Qatar is feeling the heat of the Games deadlines

With 31 days to go until the start of the 15th Asian Games the organisers and the city of Doha are under pressure to produce an event that lives up to its billing and hype.

This isn’t new, all major sporting events have felt the same pressure as the days count down, the Athens Olympics was widely derided prior to its launch and it all held together.

But the issues facing the Doha Asian Games Organising Committee (DAGOC) and the work that needs to be done suggests that the midnight oil will need to be burnt if the region ever hopes to hold another event of this magnitude.

Accommodation

The accommodation issue is being hotly debated between press releases at the moment.

The official line is that everyone will be catered for and everything will work smoothly.

Cracks appeared in this line when Japan said that they were bringing air beds to Doha to accommodate their athletes.

The thought that an athlete would be expected to rest and recover before or after an event on an air bed beggars belief, and for those athletes concerned the ‘flame of hospitality’ must be very dim indeed.

Two cruise ships are expected to arrive in Doha in the coming weeks to accommodate athletes as well.
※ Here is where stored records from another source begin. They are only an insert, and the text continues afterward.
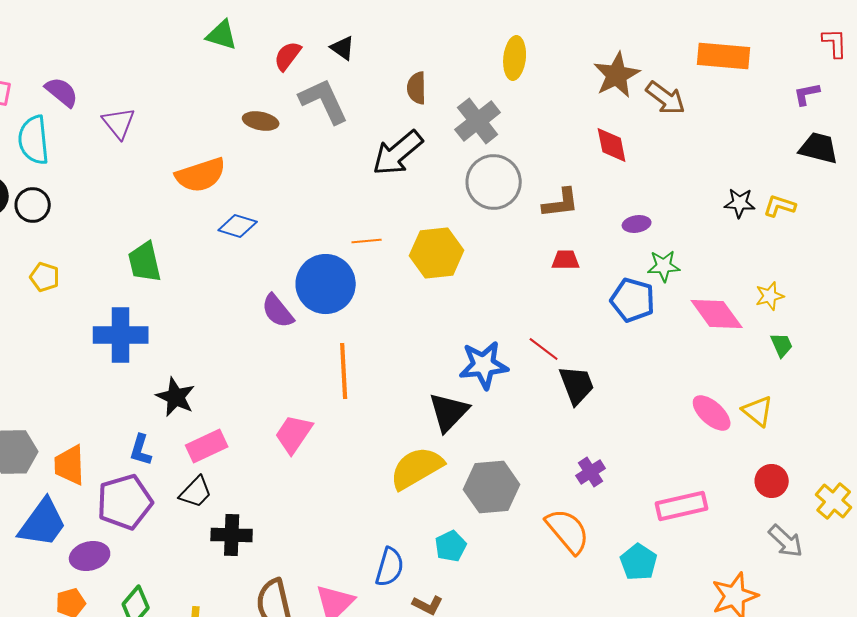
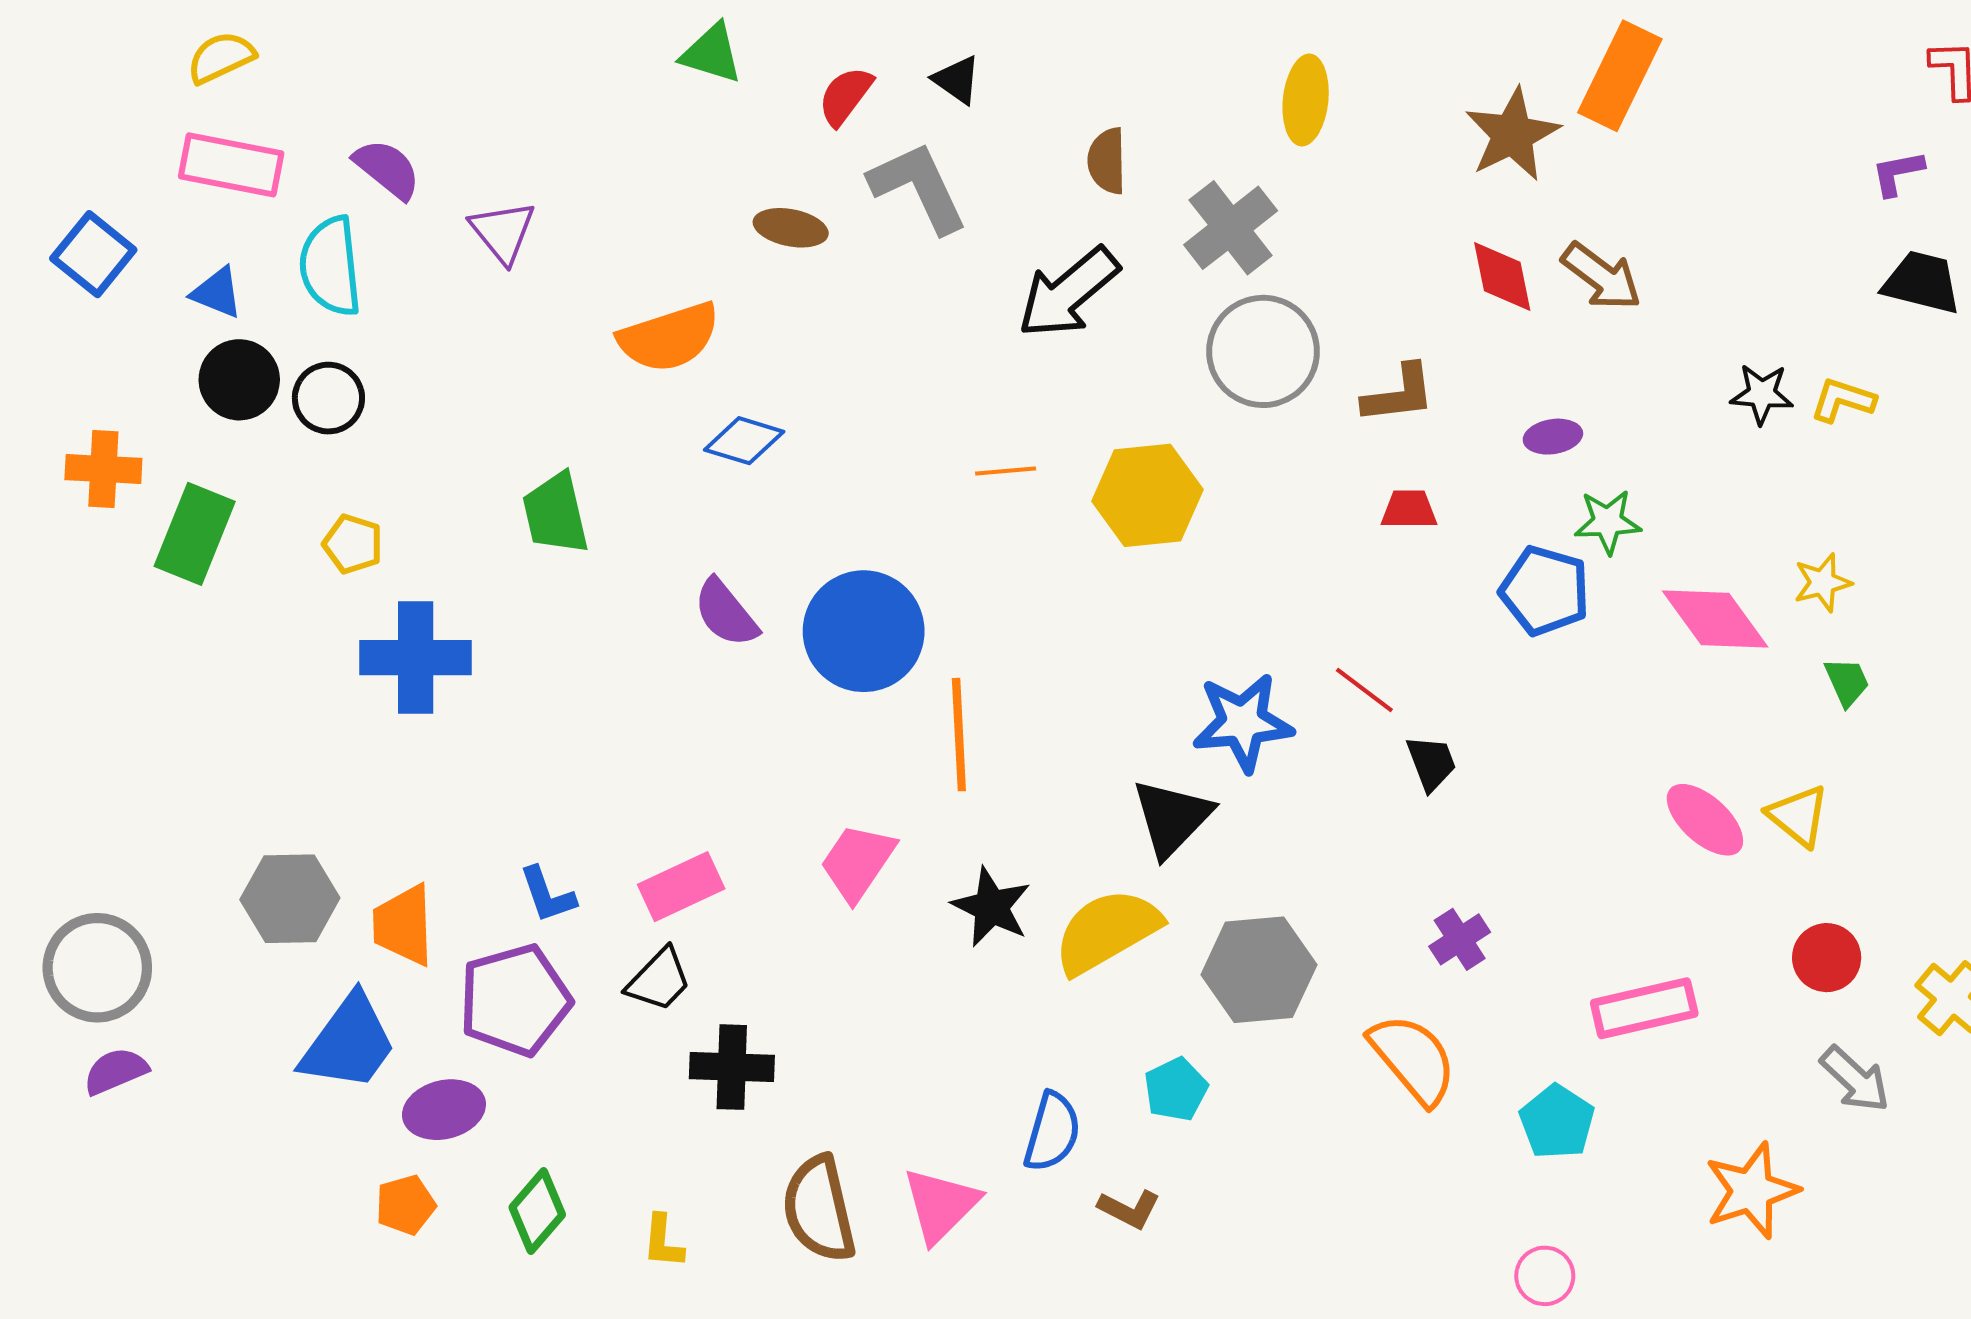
orange rectangle: (724, 56) -> (1620, 76), moved, turned -69
brown arrow: (666, 98) -> (1602, 276), moved
blue circle: (326, 284) -> (864, 631), moved
purple semicircle: (278, 311) -> (726, 613), moved
blue cross: (121, 335) -> (416, 658), moved
black trapezoid: (577, 385) -> (1431, 763), size x0.7
black star: (176, 397) -> (991, 907), moved
blue L-shape: (141, 450) -> (547, 895), turned -36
One hopes none suffer from sea sickness.

The fact is the organising committee has under catered in its athlete’s village.

Sources within DAGOC have confirmed to Al Jazeera that teams have been asked to review their numbers in the hope that the pressure will be relieved by athletes not attending.

Such a policy is wishful thinking and an insult to athletes that have dedicated their lives to representing their country.

Tourists

If there is no space for athletes, what happens to travelling fans?

There seems to be little thought of any tourists coming to the event, and Al Jazeera has been told that it was a direct policy of DAGOC not to encourage overseas spectators to attend the Games, such is the pressure on accommodation.

With perhaps only a handful of fans attending from outside the country, the possibility of many events being played in empty arenas looms large indeed.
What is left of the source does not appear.